In 2003, her second studio album Metamorphosis was released by Buena Vista and Hollywood Records. The album, referred to as Duff's "first proper studio album", topped the American and Canadian charts and sold five million copies worldwide. It spawned the hit singles "So Yesterday" and "Come Clean". The album has also been the breakthrough release for Hollywood Records, being the first album in the label's history to earn that much success.

Duff's third studio album, the self-titled Hilary Duff, was released in 2004 and peaked at the second position on the Billboard 200 while topping the Canadian Albums Chart. The album spawned the worldwide single "Fly" and was also promoted with an Australian-only single; "Someone's Watching Over Me". In 2005, she released her first compilation album, Most Wanted, which became her first album to debut at number one on the Billboard 200. The album spawned the singles "Wake Up" and "Beat of My Heart", which both peaked in the top ten in Italy. The following year, Duff released 4ever Hilary Duff, an Italy-exclusive compilation.

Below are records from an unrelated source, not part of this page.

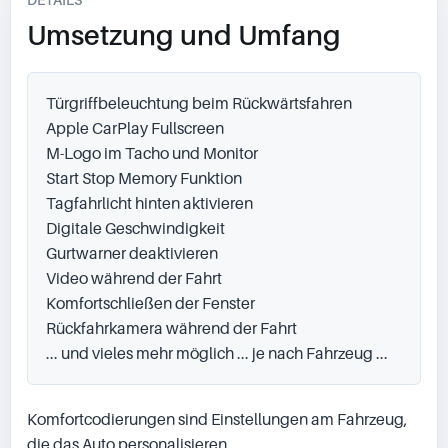
Umsetzung und Umfang
Türgriffbeleuchtung beim Rückwärtsfahren

Apple CarPlay Fullscreen

M-Logo im Tacho und Monitor

Start Stop Memory Funktion

Tagfahrlicht hinten aktivieren

Digitale Geschwindigkeit

Gurtwarner deaktivieren

Video während der Fahrt

Komfortschließen der Fenster

Rückfahrkamera während der Fahrt

... und vieles mehr möglich ... je nach Fahrzeug ...
Komfortcodierungen sind Einstellungen am Fahrzeug, 
die das Auto personalisieren.
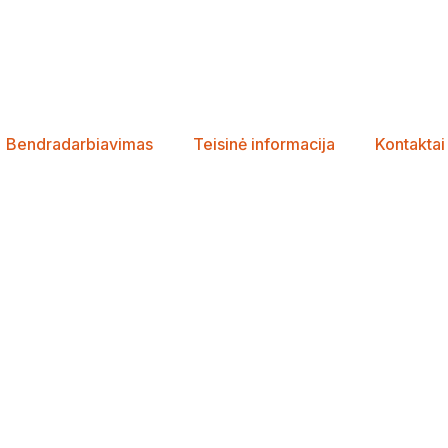
Bendradarbiavimas
Teisinė informacija
Kontaktai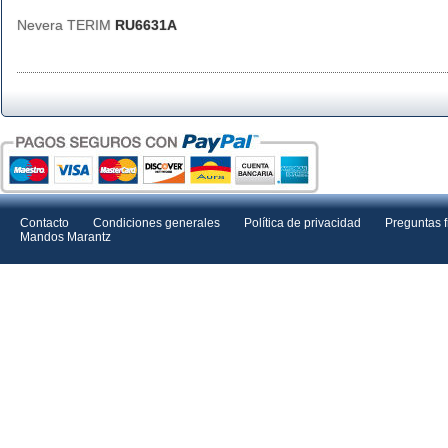
Nevera TERIM
RU6631A
Contacto
Condiciones generales
Política de privacidad
Preguntas 
Mandos Marantz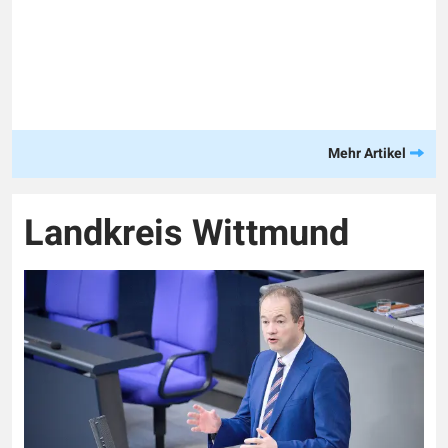
Mehr Artikel
Landkreis Wittmund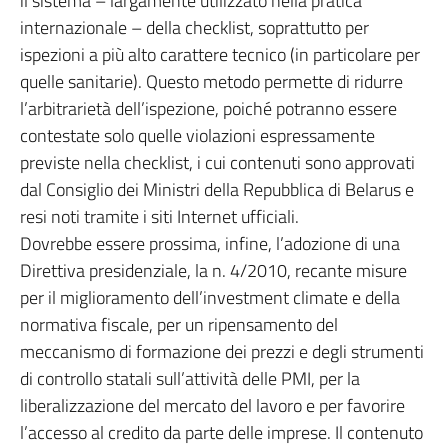
il sistema – largamente utilizzato nella pratica
internazionale – della checklist, soprattutto per
ispezioni a più alto carattere tecnico (in particolare per
quelle sanitarie). Questo metodo permette di ridurre
l’arbitrarietà dell’ispezione, poiché potranno essere
contestate solo quelle violazioni espressamente
previste nella checklist, i cui contenuti sono approvati
dal Consiglio dei Ministri della Repubblica di Belarus e
resi noti tramite i siti Internet ufficiali.
Dovrebbe essere prossima, infine, l’adozione di una
Direttiva presidenziale, la n. 4/2010, recante misure
per il miglioramento dell’investment climate e della
normativa fiscale, per un ripensamento del
meccanismo di formazione dei prezzi e degli strumenti
di controllo statali sull’attività delle PMI, per la
liberalizzazione del mercato del lavoro e per favorire
l’accesso al credito da parte delle imprese. Il contenuto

Duff's fourth studio album, Dignity, was released in 2007 and reached the top ten in the US, Canada and Italy. The lead single "Play with Fire" failed to make an impact on national charts, though it did begin a string of American club hits for Duff, peaking at the 31st position on Billboard'''s Hot Dance Club Songs chart. The second single "With Love" became her highest-peaking single on the Billboard Hot 100, peaking at number 24, while also reaching number one on the club charts along with the album's final single "Stranger". She scored her third consecutive number-one club hit with "Reach Out", the lead single from her first greatest hits release Best of Hilary Duff (2008). The album peaked at number 125 on the Billboard 200. As of July 2014, Duff has sold over 15 million records worldwide.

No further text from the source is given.